*** Begin section ***

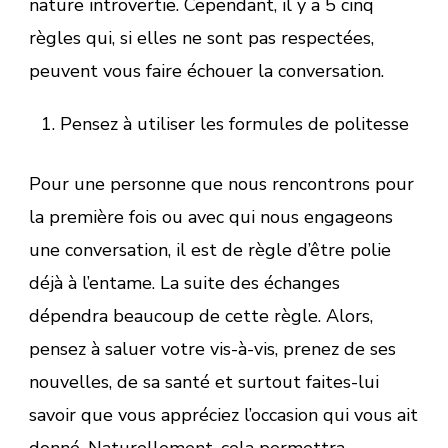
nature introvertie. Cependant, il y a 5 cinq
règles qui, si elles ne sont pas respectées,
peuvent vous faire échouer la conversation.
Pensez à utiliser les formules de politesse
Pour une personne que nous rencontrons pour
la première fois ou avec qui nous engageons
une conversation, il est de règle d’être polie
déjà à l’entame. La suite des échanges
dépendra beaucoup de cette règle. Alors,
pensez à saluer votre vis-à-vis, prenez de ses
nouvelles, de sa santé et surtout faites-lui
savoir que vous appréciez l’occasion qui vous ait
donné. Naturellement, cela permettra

*** End section ***
*** Begin section ***

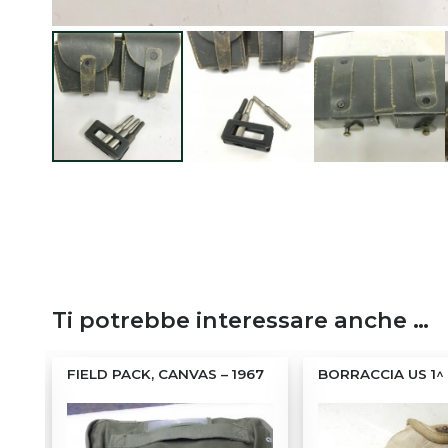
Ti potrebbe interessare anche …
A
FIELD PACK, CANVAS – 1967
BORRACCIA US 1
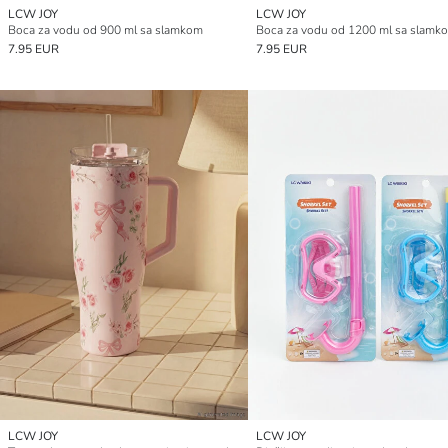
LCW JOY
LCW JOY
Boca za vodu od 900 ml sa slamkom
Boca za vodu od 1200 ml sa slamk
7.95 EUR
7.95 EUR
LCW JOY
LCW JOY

*** End section ***

## ASSIGNMENT
Working from the data above, extract solely the lines from the one containing "nature introvertie. Cependant, il y a 5 cinq" through the one containing "donné. Naturellement, cela permettra", exactly as they appear, both included.

## EXERCISE RESPONSE
nature introvertie. Cependant, il y a 5 cinq
règles qui, si elles ne sont pas respectées,
peuvent vous faire échouer la conversation.
Pensez à utiliser les formules de politesse
Pour une personne que nous rencontrons pour
la première fois ou avec qui nous engageons
une conversation, il est de règle d’être polie
déjà à l’entame. La suite des échanges
dépendra beaucoup de cette règle. Alors,
pensez à saluer votre vis-à-vis, prenez de ses
nouvelles, de sa santé et surtout faites-lui
savoir que vous appréciez l’occasion qui vous ait
donné. Naturellement, cela permettra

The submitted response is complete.